___ DATA IN THIS EXERCISE ___
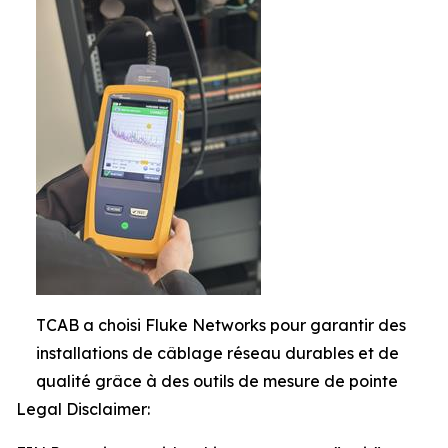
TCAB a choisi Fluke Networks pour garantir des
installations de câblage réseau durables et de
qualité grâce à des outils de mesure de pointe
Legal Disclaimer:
___
___ DATA IN THIS EXERCISE ___
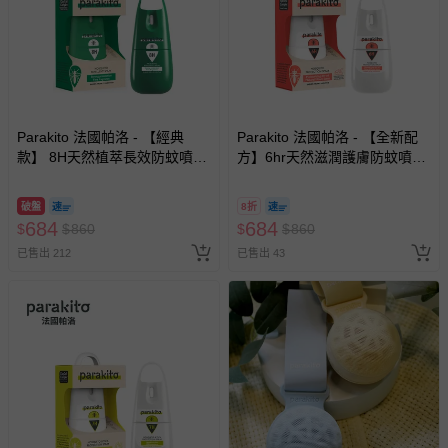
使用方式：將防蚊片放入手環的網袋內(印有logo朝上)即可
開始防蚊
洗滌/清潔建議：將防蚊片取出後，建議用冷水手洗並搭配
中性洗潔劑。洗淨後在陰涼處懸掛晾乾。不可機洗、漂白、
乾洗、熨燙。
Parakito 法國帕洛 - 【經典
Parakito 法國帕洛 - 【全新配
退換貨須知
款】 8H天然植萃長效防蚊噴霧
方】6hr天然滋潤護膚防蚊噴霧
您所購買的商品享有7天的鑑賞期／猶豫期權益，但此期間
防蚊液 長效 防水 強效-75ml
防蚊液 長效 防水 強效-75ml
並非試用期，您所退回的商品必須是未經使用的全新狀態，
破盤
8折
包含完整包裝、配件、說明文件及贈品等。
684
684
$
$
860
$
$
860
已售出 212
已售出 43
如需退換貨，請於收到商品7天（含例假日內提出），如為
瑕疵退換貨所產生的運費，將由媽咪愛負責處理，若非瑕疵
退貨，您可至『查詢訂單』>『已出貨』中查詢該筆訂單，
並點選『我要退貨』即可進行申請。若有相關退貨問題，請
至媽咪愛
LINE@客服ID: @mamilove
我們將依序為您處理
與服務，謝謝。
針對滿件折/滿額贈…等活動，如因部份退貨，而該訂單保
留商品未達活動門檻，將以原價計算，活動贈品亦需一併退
___
Output exactly one stretch of the listing: from the line containing "LINE@客服ID: @mamilove" through the line containing "留商品未達活動門檻，將以原價計算，活動贈品亦需一併退", both end lines included.

TASK OUTPUT:
LINE@客服ID: @mamilove
我們將依序為您處理
與服務，謝謝。
針對滿件折/滿額贈…等活動，如因部份退貨，而該訂單保
留商品未達活動門檻，將以原價計算，活動贈品亦需一併退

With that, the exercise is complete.